Hani also gave us a few examples in which he has personally suffered at the hands of settlers. First, he said, the settlers cut his water pipes 10 years ago. Later they burnt some of his olive trees. He told of a time when the settlers attacked his house and when he went outside, soldiers came in and arrested him. He has had Israeli soldiers tell him that they will protect him from settlers if CPT members and internationals leave his house. But he doesn’t trust the protection from Israeli soldiers. Hani sees international presence as one of the few securities for him and his family. Hani said he found inspiration in Mubarak Awad, who during the first Intifada founded the Palestinian Center for Nonviolence. Awad was later deported from Israel and is now involved with Nonviolence International (http://www.nonviolenceinternational.net) and a variety of international children’s organizations.

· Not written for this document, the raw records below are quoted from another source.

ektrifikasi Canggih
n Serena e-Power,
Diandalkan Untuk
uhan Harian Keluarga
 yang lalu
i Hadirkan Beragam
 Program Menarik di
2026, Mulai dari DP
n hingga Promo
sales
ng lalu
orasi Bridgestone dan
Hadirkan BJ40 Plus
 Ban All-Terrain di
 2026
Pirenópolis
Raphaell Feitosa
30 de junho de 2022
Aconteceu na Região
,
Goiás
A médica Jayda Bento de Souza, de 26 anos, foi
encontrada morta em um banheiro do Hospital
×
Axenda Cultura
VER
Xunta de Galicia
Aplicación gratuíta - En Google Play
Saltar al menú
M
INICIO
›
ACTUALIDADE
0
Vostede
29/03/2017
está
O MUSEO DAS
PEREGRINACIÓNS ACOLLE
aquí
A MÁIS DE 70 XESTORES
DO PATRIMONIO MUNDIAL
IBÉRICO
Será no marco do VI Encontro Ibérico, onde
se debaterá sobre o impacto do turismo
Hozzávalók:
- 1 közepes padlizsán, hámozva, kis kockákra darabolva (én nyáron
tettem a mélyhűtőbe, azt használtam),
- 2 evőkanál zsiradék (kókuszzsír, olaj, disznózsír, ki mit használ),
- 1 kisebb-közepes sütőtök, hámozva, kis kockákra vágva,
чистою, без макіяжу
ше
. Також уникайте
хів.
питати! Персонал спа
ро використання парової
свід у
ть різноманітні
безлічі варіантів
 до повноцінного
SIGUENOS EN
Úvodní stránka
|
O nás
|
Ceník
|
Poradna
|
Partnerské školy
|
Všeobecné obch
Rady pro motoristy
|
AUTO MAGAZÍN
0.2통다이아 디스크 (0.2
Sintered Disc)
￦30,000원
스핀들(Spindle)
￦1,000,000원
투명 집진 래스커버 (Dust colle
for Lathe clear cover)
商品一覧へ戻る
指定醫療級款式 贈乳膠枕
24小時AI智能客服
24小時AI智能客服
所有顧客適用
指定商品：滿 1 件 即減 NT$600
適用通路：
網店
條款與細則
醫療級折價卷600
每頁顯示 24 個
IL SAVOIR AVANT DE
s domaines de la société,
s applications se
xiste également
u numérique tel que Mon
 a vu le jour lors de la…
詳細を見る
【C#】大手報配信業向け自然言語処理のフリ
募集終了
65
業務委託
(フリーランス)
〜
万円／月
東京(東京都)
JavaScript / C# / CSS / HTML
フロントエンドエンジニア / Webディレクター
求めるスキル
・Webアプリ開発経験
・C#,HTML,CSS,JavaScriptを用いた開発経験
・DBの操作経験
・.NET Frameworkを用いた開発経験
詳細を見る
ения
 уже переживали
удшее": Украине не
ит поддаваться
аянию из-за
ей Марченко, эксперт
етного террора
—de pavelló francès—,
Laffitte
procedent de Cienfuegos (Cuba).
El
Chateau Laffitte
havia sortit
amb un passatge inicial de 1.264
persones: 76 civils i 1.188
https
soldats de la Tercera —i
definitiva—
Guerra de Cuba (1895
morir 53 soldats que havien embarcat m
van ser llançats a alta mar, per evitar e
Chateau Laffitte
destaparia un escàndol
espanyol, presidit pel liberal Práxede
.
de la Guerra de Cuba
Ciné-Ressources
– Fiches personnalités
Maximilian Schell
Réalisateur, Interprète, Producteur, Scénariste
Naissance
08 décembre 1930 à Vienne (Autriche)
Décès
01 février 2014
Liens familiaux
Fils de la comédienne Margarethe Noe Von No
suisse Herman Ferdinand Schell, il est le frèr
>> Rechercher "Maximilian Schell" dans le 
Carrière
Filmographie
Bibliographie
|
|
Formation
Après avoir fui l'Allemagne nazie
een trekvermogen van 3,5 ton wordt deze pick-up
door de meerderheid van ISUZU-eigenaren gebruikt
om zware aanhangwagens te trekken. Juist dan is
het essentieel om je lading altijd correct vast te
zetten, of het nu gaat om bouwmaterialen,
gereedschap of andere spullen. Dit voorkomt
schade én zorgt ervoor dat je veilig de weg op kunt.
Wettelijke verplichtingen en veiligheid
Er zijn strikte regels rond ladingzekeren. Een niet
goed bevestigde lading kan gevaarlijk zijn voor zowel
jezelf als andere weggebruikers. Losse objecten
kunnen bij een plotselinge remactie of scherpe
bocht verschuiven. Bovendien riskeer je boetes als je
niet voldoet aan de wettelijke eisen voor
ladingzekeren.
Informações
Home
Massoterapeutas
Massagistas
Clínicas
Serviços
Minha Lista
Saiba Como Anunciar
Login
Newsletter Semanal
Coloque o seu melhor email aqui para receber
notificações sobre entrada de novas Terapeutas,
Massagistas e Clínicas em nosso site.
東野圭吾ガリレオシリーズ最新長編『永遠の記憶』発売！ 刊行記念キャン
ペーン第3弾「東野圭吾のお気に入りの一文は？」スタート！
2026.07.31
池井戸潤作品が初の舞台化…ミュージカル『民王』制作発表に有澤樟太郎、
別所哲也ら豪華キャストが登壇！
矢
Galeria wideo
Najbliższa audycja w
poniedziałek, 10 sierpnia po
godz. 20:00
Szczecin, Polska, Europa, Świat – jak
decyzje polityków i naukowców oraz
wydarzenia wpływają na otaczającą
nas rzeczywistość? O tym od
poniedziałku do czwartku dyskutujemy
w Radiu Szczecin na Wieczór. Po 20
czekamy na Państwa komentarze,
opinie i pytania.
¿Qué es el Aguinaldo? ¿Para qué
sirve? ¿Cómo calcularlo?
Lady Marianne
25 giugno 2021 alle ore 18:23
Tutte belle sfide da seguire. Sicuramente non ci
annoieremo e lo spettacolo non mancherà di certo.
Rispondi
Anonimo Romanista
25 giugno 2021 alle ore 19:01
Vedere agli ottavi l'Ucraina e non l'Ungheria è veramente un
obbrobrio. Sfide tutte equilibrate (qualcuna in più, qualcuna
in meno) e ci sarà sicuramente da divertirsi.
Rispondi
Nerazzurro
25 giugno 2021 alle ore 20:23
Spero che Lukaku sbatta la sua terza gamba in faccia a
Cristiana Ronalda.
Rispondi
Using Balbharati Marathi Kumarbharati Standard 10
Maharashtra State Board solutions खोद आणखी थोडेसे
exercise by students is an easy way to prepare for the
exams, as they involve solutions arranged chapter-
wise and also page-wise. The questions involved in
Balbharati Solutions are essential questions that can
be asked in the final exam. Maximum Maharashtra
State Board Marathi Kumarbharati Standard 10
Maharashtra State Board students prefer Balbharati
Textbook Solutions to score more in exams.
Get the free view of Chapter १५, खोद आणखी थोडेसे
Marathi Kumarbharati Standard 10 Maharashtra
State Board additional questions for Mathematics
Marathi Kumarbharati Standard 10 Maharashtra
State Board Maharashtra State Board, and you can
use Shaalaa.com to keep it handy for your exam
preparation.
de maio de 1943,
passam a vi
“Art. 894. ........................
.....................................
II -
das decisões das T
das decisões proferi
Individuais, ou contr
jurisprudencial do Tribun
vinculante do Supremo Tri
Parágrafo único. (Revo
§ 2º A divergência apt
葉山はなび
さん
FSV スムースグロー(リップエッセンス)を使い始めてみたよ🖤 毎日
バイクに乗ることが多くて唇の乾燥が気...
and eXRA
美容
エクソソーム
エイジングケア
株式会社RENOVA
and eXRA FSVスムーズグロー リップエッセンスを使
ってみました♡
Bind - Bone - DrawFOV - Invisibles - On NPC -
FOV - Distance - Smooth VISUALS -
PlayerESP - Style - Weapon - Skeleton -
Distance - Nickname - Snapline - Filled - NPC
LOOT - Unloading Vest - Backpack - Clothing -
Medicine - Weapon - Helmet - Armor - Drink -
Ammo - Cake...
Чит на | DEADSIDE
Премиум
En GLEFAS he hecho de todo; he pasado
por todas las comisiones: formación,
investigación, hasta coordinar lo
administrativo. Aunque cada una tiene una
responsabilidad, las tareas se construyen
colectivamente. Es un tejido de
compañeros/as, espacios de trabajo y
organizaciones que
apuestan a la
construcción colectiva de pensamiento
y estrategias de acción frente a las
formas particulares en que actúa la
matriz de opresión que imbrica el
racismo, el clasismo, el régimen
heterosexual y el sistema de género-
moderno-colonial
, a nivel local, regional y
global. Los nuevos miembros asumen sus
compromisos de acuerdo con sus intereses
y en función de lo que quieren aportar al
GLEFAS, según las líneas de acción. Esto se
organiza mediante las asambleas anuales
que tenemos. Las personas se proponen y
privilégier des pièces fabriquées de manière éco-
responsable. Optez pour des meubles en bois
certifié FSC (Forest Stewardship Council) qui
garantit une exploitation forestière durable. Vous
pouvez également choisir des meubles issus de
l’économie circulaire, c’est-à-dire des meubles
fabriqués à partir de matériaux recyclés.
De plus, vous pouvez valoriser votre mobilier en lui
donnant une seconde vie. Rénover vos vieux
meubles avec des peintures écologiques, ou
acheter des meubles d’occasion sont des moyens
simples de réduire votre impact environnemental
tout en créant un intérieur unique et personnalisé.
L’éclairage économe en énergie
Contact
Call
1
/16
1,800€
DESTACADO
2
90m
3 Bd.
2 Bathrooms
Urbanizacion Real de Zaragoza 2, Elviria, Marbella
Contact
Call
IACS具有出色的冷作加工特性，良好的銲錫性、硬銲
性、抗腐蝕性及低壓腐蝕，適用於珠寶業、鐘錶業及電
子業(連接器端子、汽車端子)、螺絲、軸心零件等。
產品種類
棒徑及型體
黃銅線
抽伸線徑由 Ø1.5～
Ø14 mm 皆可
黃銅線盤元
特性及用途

After our discussion with Hani, we walked to the CPT office where the team discussed the precarious state of the Palestinian residents of Hebron. They explained that while there are only around 500 Jewish settlers in Hebron compared with 130,000 Palestinians, Israel deploys 2,000 soldiers to protect them. This has created not only extra monitoring and pressure on Palestinians, it also creates a strain in Israeli society as it forces Israeli soldiers who don’t believe in the settler movement to live in Hebron.
Zleikha Muhtaseb from the Ibrahimi Cultural Center joined us in the office. Unfortunately, she did not have much time with us because in a few days she was getting married. After many congratulations, Zleikha described Israeli curfews and how they have severely affected the people of Hebron. When Israel places the city under curfew, no one is allowed to leave the house until the curfew is lifted, leaving no way to get to work or to school. Curfews may be as short as a day, but they have lasted as long as a month.
Zleikha spoke about some of the ways that curfews affect children. For example, when curfew is enacted, children are not allowed to go to school. In order to get to school they take a precarious route up ladders and through the backyard of the Ibrahimi Cultural Center. At the center Zleikha uses art to bring out some of the emotions that the children are going through due to the occupation. She described how she sees many children drawing pictures of soldiers trying to kill them. When kids play, they sometimes act out trying to kill the soldiers.
After leaving our meeting with Zleikha, some of the members of the delegation noticed Palestinian filmmakers being harassed by Israeli soldiers. When the delegates went to see what was going on they noticed an Israeli sniper on the building above looking over the scene. When the sniper noticed delegates moving closer to the soldiers, he pointed his gun at them and a red light flashed over their faces. While the group later decided that the soldier would not have shot any of us, we were aware that this form of intimidation is used against the Palestinian population all of the time. Additionally most Palestinians don’t have an American passport, which gives at least partial immunity to the daily humiliations of occupation.
At the end of the day, delegates divided and went in smaller groups to Palestinian homes in Hebron to spend the night. During the home stays we were greeted with typical Middle Eastern hospitality, a warm bed and wonderful food. We were thankful to our families and reflected over a difficult but educational day in Palestine.